Gelombang protes warga merebak di Desa Talun, Kecamatan Kayen, Kabupaten Pati, Selasa malam (8/9/2026).
Amarah warga tak terbendung saat menggeruduk Pondok Pesantren Al-Hidayah.
Puluhan warga nekat melakukan aksi "penyegelan" bangunan pondok serta mencoret dinding pesantren dengan mural tulisan "Kyai Cabul" serta gambar alat kelamin pria.
Baca juga: Terduga Pelaku Pencabulan Santriwati di Ponpes Talun Pati Serahkan Diri ke Polisi
Aksi massa ini dipicu oleh kemarahan atas dugaan tindakan pencabulan yang dilakukan oleh pengasuh Ponpes berinisial KA (48) terhadap santriwatinya sendiri.
Sebelum mendatangi area pesantren, massa terlebih dahulu bergerak mendatangi kediaman Penjabat (Pj) Kepala Desa Talun Edi Subhan dan Kantor Balai Desa setempat.
Mereka menuntut pihak pemerintah desa segera menggelar audiensi untuk mengambil sikap tegas terhadap terduga pelaku.
Tuntutan massa mencakup pengusutan kasus hingga penutupan lembaga pendidikan keagamaan yang dipimpin terduga pelaku.
Menanggapi desakan massa tersebut, Pemerintah Desa (Pemdes) bersama Badan Permusyawaratan Desa (BPD) Talun langsung menggelar rapat koordinasi darurat untuk menyikapi isu yang telah ramai di media sosial ini.
Kasi Pemerintahan Desa Talun, Nur Salim, menjelaskan bahwa hingga Selasa pagi pihak Pemdes belum menerima laporan resmi secara tertulis dari pihak mana pun.
Namun, melihat eskalasi desakan masyarakat dan gejolak di media sosial pada sore harinya, Pj Kepala Desa Talun, Edi Subhan, berinisiatif mengumpulkan jajaran perangkat desa.
"Tuntutannya terkait dengan informasi yang berkembang di masyarakat, katanya ada isu penyimpangan (pencabulan). Karena sampai tadi pagi jam kerja kami dari Pemdes tidak ada laporan yang masuk, kami tidak melakukan respon apa-apa. Tetapi setelah sore hari respon media sosial begitu ramai, Pak Pj berinisiatif mengadakan rapat koordinasi," ujar Nur Salim di Balai Desa Talun.

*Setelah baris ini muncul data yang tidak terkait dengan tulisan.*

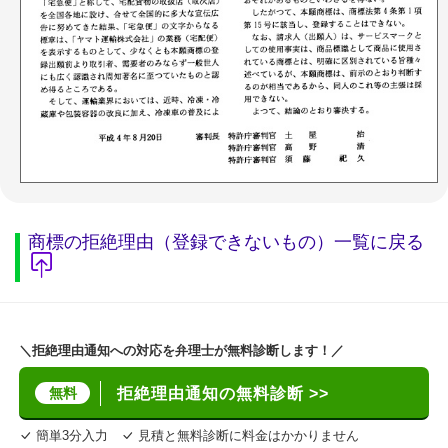
商標の拒絶理由（登録できないもの）一覧に戻る
＼拒絶理由通知への対応を弁理士が無料診断します！／
無料
拒絶理由通知の無料診断 >>
簡単3分入力
見積と無料診断に料金はかかりません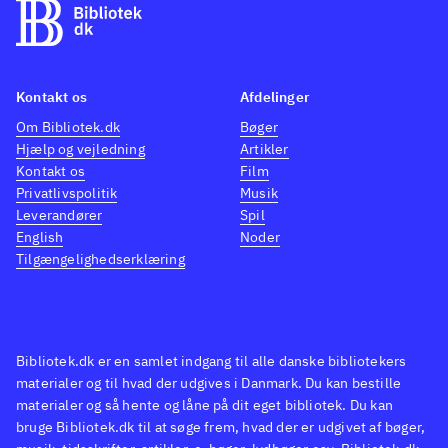
Kontakt os
Afdelinger
Om Bibliotek.dk
Bøger
Hjælp og vejledning
Artikler
Kontakt os
Film
Privatlivspolitik
Musik
Leverandører
Spil
English
Noder
Tilgængelighedserklæring
Bibliotek.dk er en samlet indgang til alle danske bibliotekers
materialer og til hvad der udgives i Danmark. Du kan bestille
materialer og så hente og låne på dit eget bibliotek. Du kan
bruge Bibliotek.dk til at søge frem, hvad der er udgivet af bøger,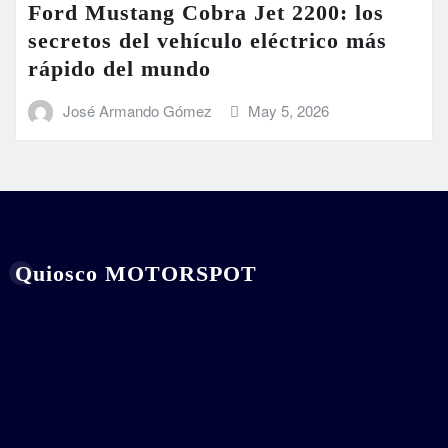
Ford Mustang Cobra Jet 2200: los
secretos del vehículo eléctrico más
rápido del mundo
José Armando Gómez
May 5, 2026
Quiosco MOTORSPOT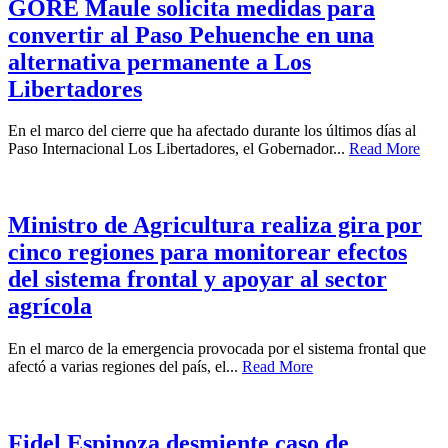
GORE Maule solicita medidas para
convertir al Paso Pehuenche en una
alternativa permanente a Los
Libertadores
En el marco del cierre que ha afectado durante los últimos días al
Paso Internacional Los Libertadores, el Gobernador...
Read More
Ministro de Agricultura realiza gira por
cinco regiones para monitorear efectos
del sistema frontal y apoyar al sector
agrícola
En el marco de la emergencia provocada por el sistema frontal que
afectó a varias regiones del país, el...
Read More
Fidel Espinoza desmiente caso de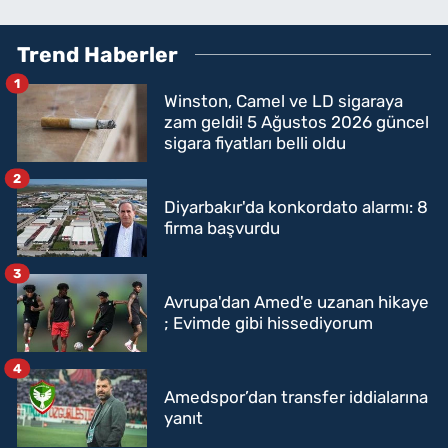
Trend Haberler
1
Winston, Camel ve LD sigaraya
zam geldi! 5 Ağustos 2026 güncel
sigara fiyatları belli oldu
2
Diyarbakır'da konkordato alarmı: 8
firma başvurdu
3
Avrupa'dan Amed'e uzanan hikaye
; Evimde gibi hissediyorum
4
Amedspor’dan transfer iddialarına
yanıt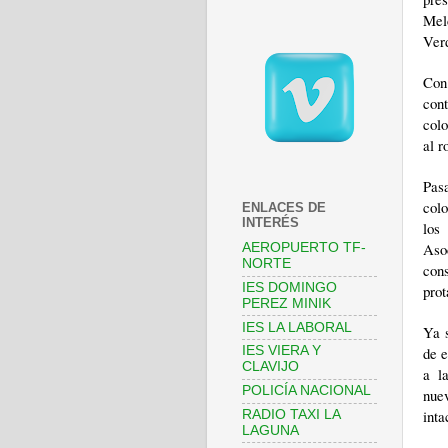
Mel
Ver
Con
cont
colo
al r
Pasa
colo
ENLACES DE
INTERÉS
los
Aso
AEROPUERTO TF-
NORTE
con
IES DOMINGO
prot
PEREZ MINIK
IES LA LABORAL
Ya s
de e
IES VIERA Y
CLAVIJO
a l
POLICÍA NACIONAL
nue
inta
RADIO TAXI LA
LAGUNA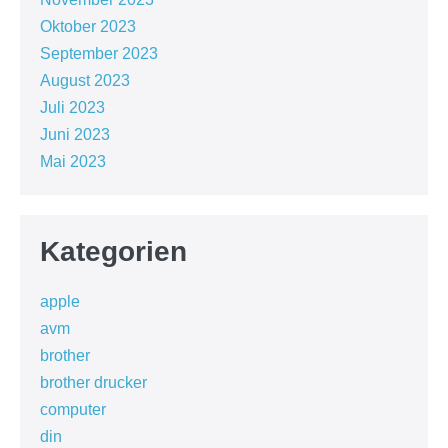
Oktober 2023
September 2023
August 2023
Juli 2023
Juni 2023
Mai 2023
Kategorien
apple
avm
brother
brother drucker
computer
din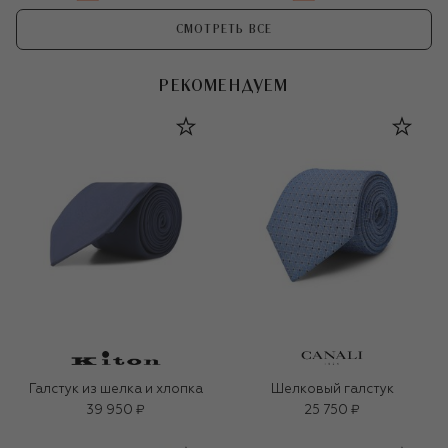
СМОТРЕТЬ ВСЕ
РЕКОМЕНДУЕМ
Галстук из шелка и хлопка
Шелковый галстук
39 950 ₽
25 750 ₽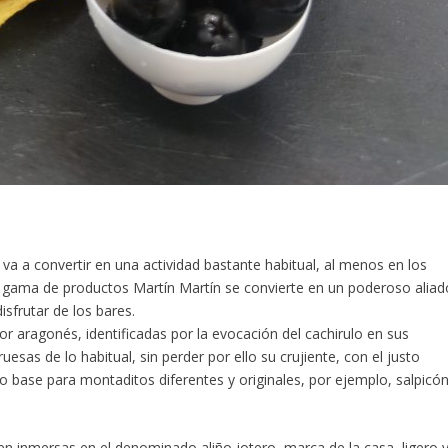
va a convertir en una actividad bastante habitual, al menos en los
a gama de productos Martín Martín se convierte en un poderoso aliad
frutar de los bares.
 aragonés, identificadas por la evocación del cachirulo en sus
esas de lo habitual, sin perder por ello su crujiente, con el justo
mo base para montaditos diferentes y originales, por ejemplo, salpicón
en inmersas en el denominado aliño jotero, marca de la casa, ligero 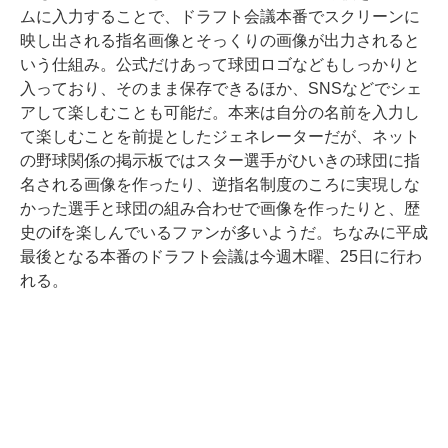
ムに入力することで、ドラフト会議本番でスクリーンに
映し出される指名画像とそっくりの画像が出力されると
いう仕組み。公式だけあって球団ロゴなどもしっかりと
入っており、そのまま保存できるほか、SNSなどでシェ
アして楽しむことも可能だ。本来は自分の名前を入力し
て楽しむことを前提としたジェネレーターだが、ネット
の野球関係の掲示板ではスター選手がひいきの球団に指
名される画像を作ったり、逆指名制度のころに実現しな
かった選手と球団の組み合わせで画像を作ったりと、歴
史のifを楽しんでいるファンが多いようだ。ちなみに平成
最後となる本番のドラフト会議は今週木曜、25日に行わ
れる。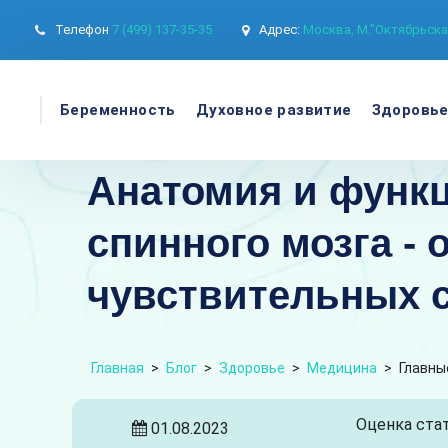
Телефон
7 (499) 137-35-35
Адрес:
Москва, М."Октябрьская
Беременность
Духовное развитие
Здоровь
Анатомия и функ
спинного мозга -
чувствительных с
Главная
>
Блог
>
Здоровье
>
Медицина
>
Главны
Оценка стат
01.08.2023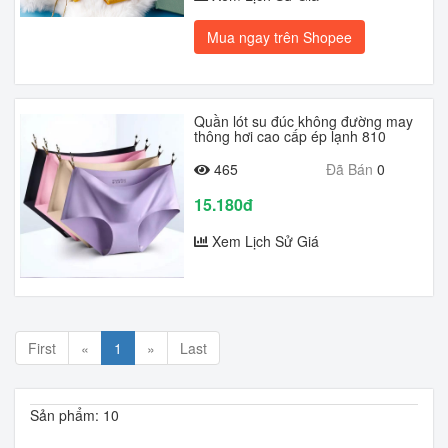
Mua ngay trên Shopee
Quần lót su đúc không đường may
thông hơi cao cấp ép lạnh 810
465
Đã Bán
0
15.180đ
Xem Lịch Sử Giá
First
«
1
»
Last
Sản phẩm: 10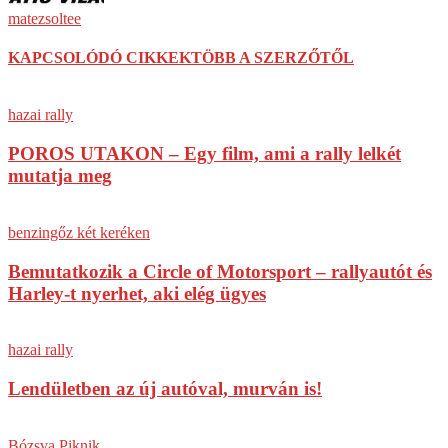
matezsoltee
KAPCSOLÓDÓ CIKKEK
TÖBB A SZERZŐTŐL
hazai rally
POROS UTAKON – Egy film, ami a rally lelkét
mutatja meg
benzingőz két keréken
Bemutatkozik a Circle of Motorsport – rallyautót és
Harley-t nyerhet, aki elég ügyes
hazai rally
Lendületben az új autóval, murván is!
Bózsva Piknik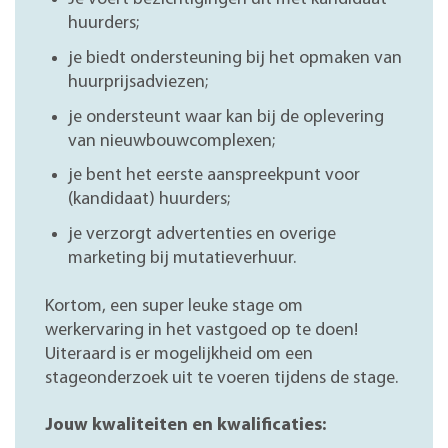
huurders;
je biedt ondersteuning bij het opmaken van
huurprijsadviezen;
je ondersteunt waar kan bij de oplevering
van nieuwbouwcomplexen;
je bent het eerste aanspreekpunt voor
(kandidaat) huurders;
je verzorgt advertenties en overige
marketing bij mutatieverhuur.
Kortom, een super leuke stage om
werkervaring in het vastgoed op te doen!
Uiteraard is er mogelijkheid om een
stageonderzoek uit te voeren tijdens de stage.
Jouw kwaliteiten en kwalificaties: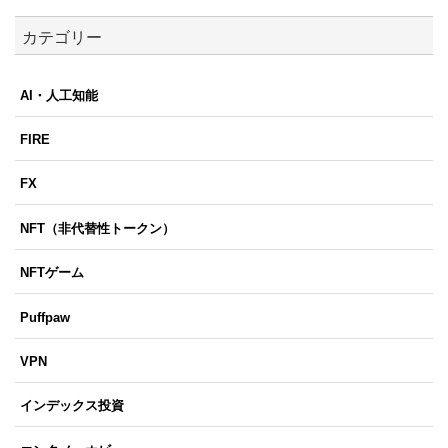
カテゴリー
AI・人工知能
FIRE
FX
NFT（非代替性トークン）
NFTゲーム
Puffpaw
VPN
インデックス投資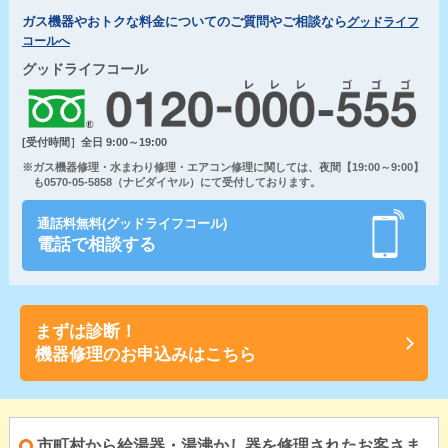
ガス機器やおトクな料金についてのご質問やご相談なら
グッドライフ
コールへ
グッドライフコール
[受付時間］全日 9:00～19:00
※ガス機器修理・水まわり修理・エアコン修理に関しては、夜間【19:00～9:00】
も0570-05-5858（ナビダイヤル）にて受付しております。
通話料無料(グッドライフコール)
電話で相談する
まずは診断！
機器修理のお申込みはこちら
市町村から給湯器・湯沸かし器を修理されたお客さま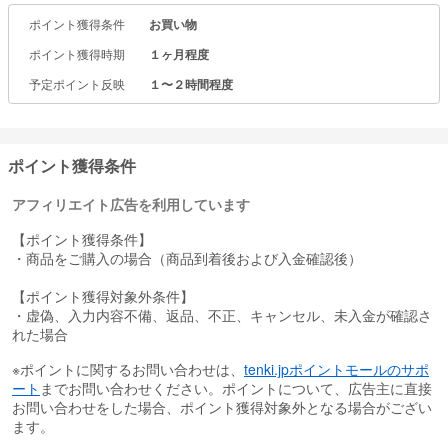
毎年秋以降は、豊富な年賀デザインと、喪中・寒中見舞いのテンプ
ポイント獲得条件
お買い物
レートをご用意しております。
ポイント獲得時期
１ヶ月程度
ご注文に特別なソフトやアプリは不要でパソコン・スマートフォン
からご利用いただけます。
予定ポイント反映
１〜２時間程度
追加注文では、基本料金が無料となります。
ポイント獲得条件
アフィリエイト広告を利用しています
【ポイント獲得条件】
・商品をご購入の場合（商品到着後および入金確認後）
【ポイント獲得対象外条件】
・虚偽、入力内容不備、返品、不正、キャンセル、未入金が確認さ
れた場合
※ポイントに関するお問い合わせは、
tenki.jpポイントモールのサポ
ート
までお問い合わせください。ポイントについて、広告主に直接
お問い合わせをした場合、ポイント獲得対象外となる場合がござい
ます。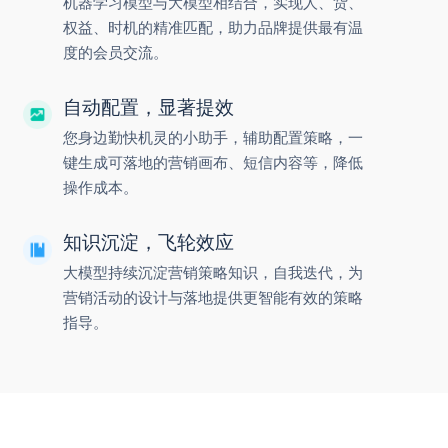
机器学习模型与大模型相结合，实现人、货、
权益、时机的精准匹配，助力品牌提供最有温
度的会员交流。
自动配置，显著提效
您身边勤快机灵的小助手，辅助配置策略，一
键生成可落地的营销画布、短信内容等，降低
操作成本。
知识沉淀，飞轮效应
大模型持续沉淀营销策略知识，自我迭代，为
营销活动的设计与落地提供更智能有效的策略
指导。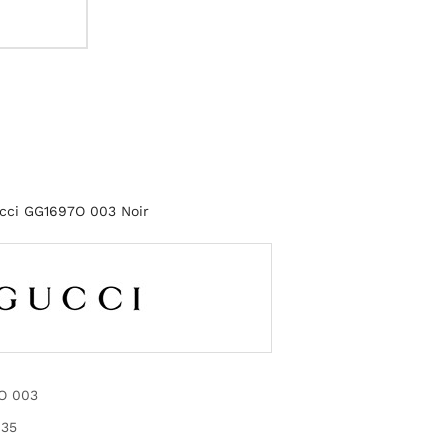
cci GG1697O 003 Noir
O 003
35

Selain memimpin lembaga pesantren, terduga pelaku KA diketahui menduduki sejumlah posisi strategis di kelembagaan Desa Talun, seperti pengurus Lembaga Pemberdayaan Masyarakat Desa (LPMD), Ketua Koperasi Merah Putih, Ketua RT, pengurus makam, Ketua Lelang Aset Bondo Desa, serta Ketua Panitia Sedekah Bumi.
Sebagai langkah awal, Pemdes Talun telah mengonfirmasi pengunduran diri KA dari seluruh jabatan kemasyarakatan di desa tersebut.
Nur Salim mengungkapkan bahwa koordinasi dilakukan melalui pihak keluarga terduga pelaku yang juga merupakan perangkat desa.
"Langkah Pemdes untuk sementara sesuai hasil kesepakatan adalah mengonfirmasi terkait kemunduran beliau dari jabatan di pemerintahan desa. Mengenai tuntutan penutupan pesantren, itu bukan ranah Pemdes, tapi kami siap mengakomodir kehendak masyarakat dan nantinya akan berkoordinasi dengan Kantor Kementerian Agama (Kemenag)," lanjut Nur Salim.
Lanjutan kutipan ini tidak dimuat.